(Saved entries)
□ □ □

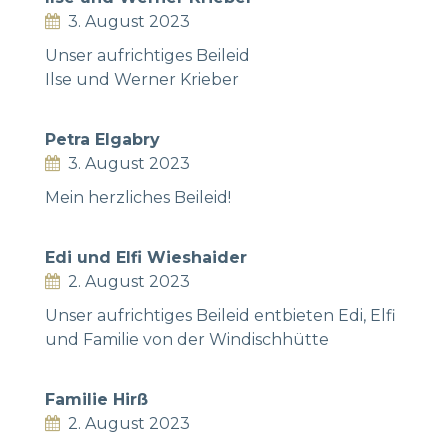
3. August 2023
Unser aufrichtiges Beileid
Ilse und Werner Krieber
Petra Elgabry
3. August 2023
Mein herzliches Beileid!
Edi und Elfi Wieshaider
2. August 2023
Unser aufrichtiges Beileid entbieten Edi, Elfi
und Familie von der Windischhütte
Familie Hirß
2. August 2023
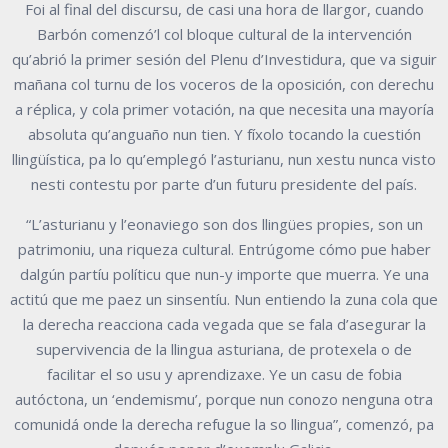
Foi al final del discursu, de casi una hora de llargor, cuando
Barbón comenzó’l col bloque cultural de la intervención
qu’abrió la primer sesión del Plenu d’Investidura, que va siguir
mañana col turnu de los voceros de la oposición, con derechu
a réplica, y cola primer votación, na que necesita una mayoría
absoluta qu’anguaño nun tien. Y fíxolo tocando la cuestión
llingüística, pa lo qu’emplegó l’asturianu, nun xestu nunca visto
nesti contestu por parte d’un futuru presidente del país.
“L’asturianu y l’eonaviego son dos llingües propies, son un
patrimoniu, una riqueza cultural. Entrúgome cómo pue haber
dalgún partíu políticu que nun-y importe que muerra. Ye una
actitú que me paez un sinsentíu. Nun entiendo la zuna cola que
la derecha reacciona cada vegada que se fala d’asegurar la
supervivencia de la llingua asturiana, de protexela o de
facilitar el so usu y aprendizaxe. Ye un casu de fobia
autóctona, un ‘endemismu’, porque nun conozo nenguna otra
comunidá onde la derecha refugue la so llingua”, comenzó, pa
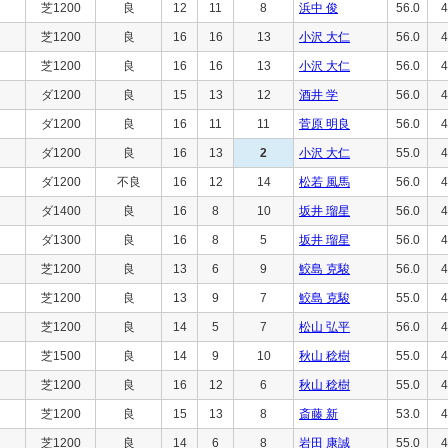
芝1200
良
12
11
8
浜中 俊
56.0
4
芝1200
良
16
16
13
小沢 大仁
56.0
4
芝1200
良
16
16
13
小沢 大仁
56.0
4
ダ1200
良
15
13
12
酒井 学
56.0
4
ダ1200
良
16
11
11
菅原 明良
56.0
4
ダ1200
良
16
13
2
小沢 大仁
55.0
4
ダ1200
不良
16
12
14
松若 風馬
56.0
4
ダ1400
良
16
8
10
坂井 瑠星
56.0
4
ダ1300
良
16
8
5
坂井 瑠星
56.0
4
芝1200
良
13
6
9
鮫島 克駿
56.0
4
芝1200
良
13
9
7
鮫島 克駿
55.0
4
芝1200
良
14
5
7
松山 弘平
56.0
4
芝1500
良
14
9
10
秋山 稔樹
55.0
4
芝1200
良
16
12
6
秋山 稔樹
55.0
4
芝1200
良
15
13
8
斎藤 新
53.0
4
芝1200
良
14
6
8
岩田 康誠
55.0
4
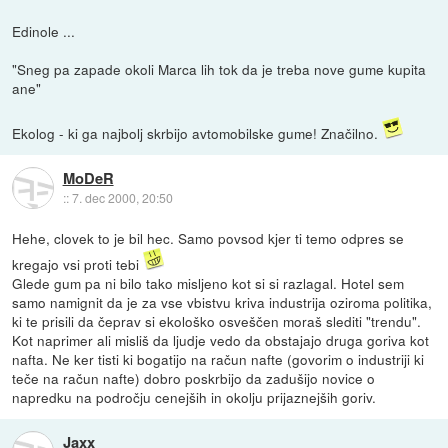
Edinole ...
"Sneg pa zapade okoli Marca lih tok da je treba nove gume kupita
ane"
Ekolog - ki ga najbolj skrbijo avtomobilske gume! Značilno.
MoDeR
::
7. dec 2000, 20:50
Hehe, clovek to je bil hec. Samo povsod kjer ti temo odpres se
kregajo vsi proti tebi
Glede gum pa ni bilo tako misljeno kot si si razlagal. Hotel sem
samo namignit da je za vse vbistvu kriva industrija oziroma politika,
ki te prisili da čeprav si ekološko osveščen moraš slediti "trendu".
Kot naprimer ali misliš da ljudje vedo da obstajajo druga goriva kot
nafta. Ne ker tisti ki bogatijo na račun nafte (govorim o industriji ki
teče na račun nafte) dobro poskrbijo da zadušijo novice o
napredku na področju cenejših in okolju prijaznejših goriv.
Jaxx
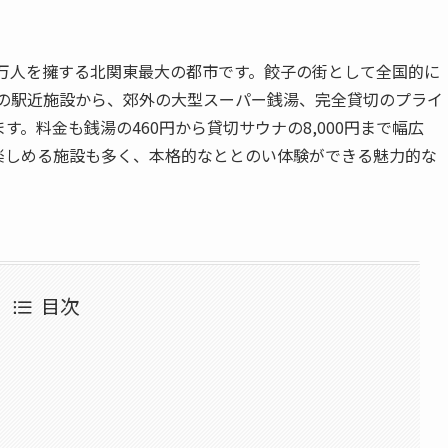
2万人を擁する北関東最大の都市です。餃子の街として全国的に
内の駅近施設から、郊外の大型スーパー銭湯、完全貸切のプライ
。料金も銭湯の460円から貸切サウナの8,000円まで幅広
楽しめる施設も多く、本格的なととのい体験ができる魅力的な
目次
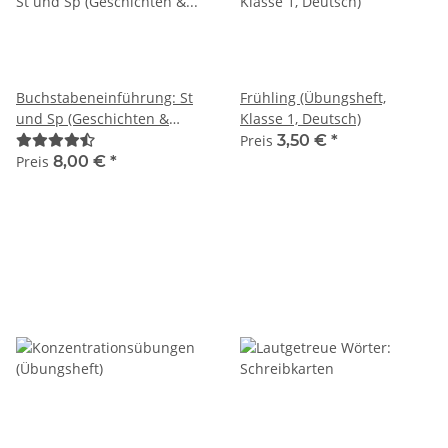
Buchstabeneinführung: St
Frühling (Übungsheft,
und Sp (Geschichten &
Klasse 1, Deutsch)
Stationen)
Preis
3,50 €
*
Preis
8,00 €
*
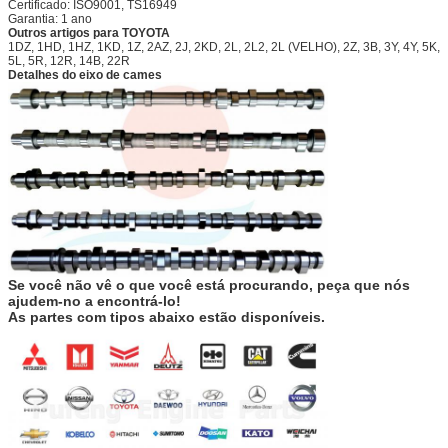
Certificado: ISO9001, TS16949
Garantia: 1 ano
Outros artigos para TOYOTA
1DZ, 1HD, 1HZ, 1KD, 1Z, 2AZ, 2J, 2KD, 2L, 2L2, 2L (VELHO), 2Z, 3B, 3Y, 4Y, 5K,
5L, 5R, 12R, 14B, 22R
Detalhes do eixo de cames
Se você não vê o que você está procurando, peça que nós
ajudem-no a encontrá-lo!
As partes com tipos abaixo estão disponíveis.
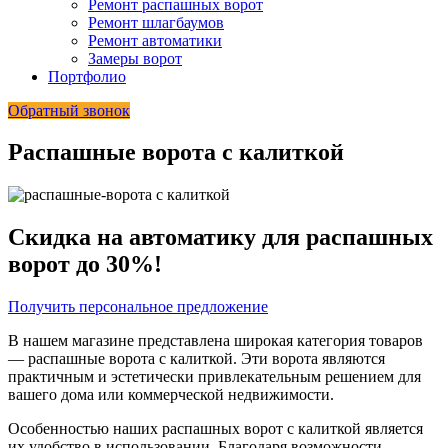
Ремонт распашных ворот
Ремонт шлагбаумов
Ремонт автоматики
Замеры ворот
Портфолио
Обратный звонок
Распашные ворота с калиткой
Скидка на автоматику для распашных
ворот до 30%!
Получить персональное предложение
В нашем магазине представлена широкая категория товаров
— распашные ворота с калиткой. Эти ворота являются
практичным и эстетически привлекательным решением для
вашего дома или коммерческой недвижимости.
Особенностью наших распашных ворот с калиткой является
их удобство в использовании. Благодаря возможности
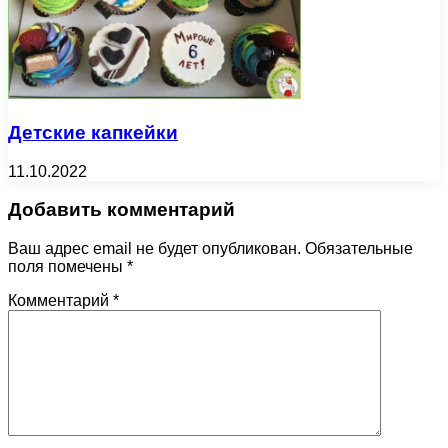
Детские капкейки
11.10.2022
Добавить комментарий
Ваш адрес email не будет опубликован.
Обязательные
поля помечены
*
Комментарий
*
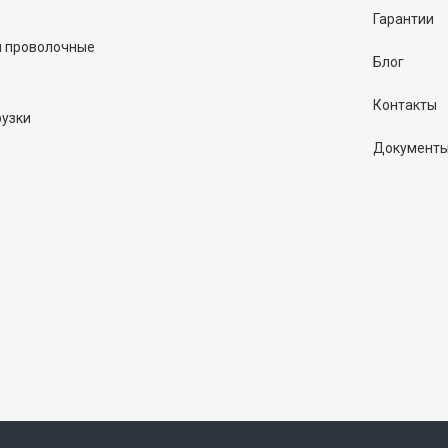
Гарантии
и проволочные
Блог
Контакты
рузки
Документ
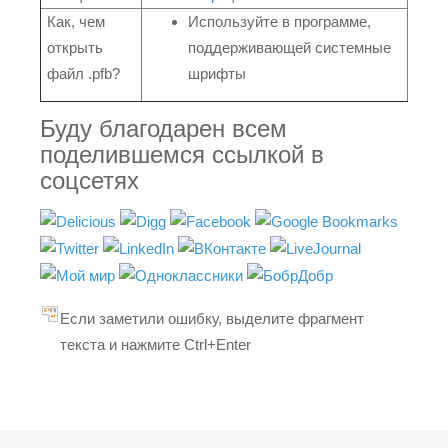
Как, чем
Используйте в программе,
открыть
поддерживающей системные
файл .pfb?
шрифты
Буду благодарен всем
поделившемся ссылкой в
соцсетях
Если заметили ошибку, выделите фрагмент
текста и нажмите Ctrl+Enter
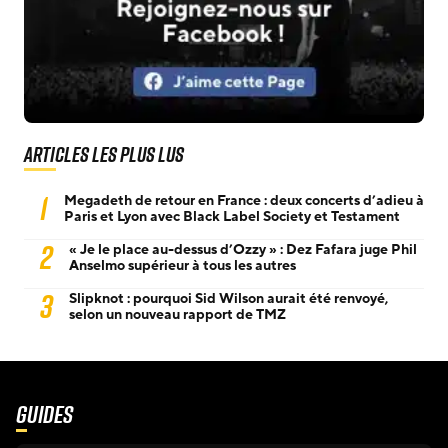
Articles les plus lus
1
Megadeth de retour en France : deux concerts d’adieu à
Paris et Lyon avec Black Label Society et Testament
2
« Je le place au-dessus d’Ozzy » : Dez Fafara juge Phil
Anselmo supérieur à tous les autres
3
Slipknot : pourquoi Sid Wilson aurait été renvoyé,
selon un nouveau rapport de TMZ
Guides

□ □ □

• _EXERCISE DESCRIPTION_: Check every line of the data for the word "cola". The response is the count alone.

• _SOLUTION TO THE EXERCISE_: 2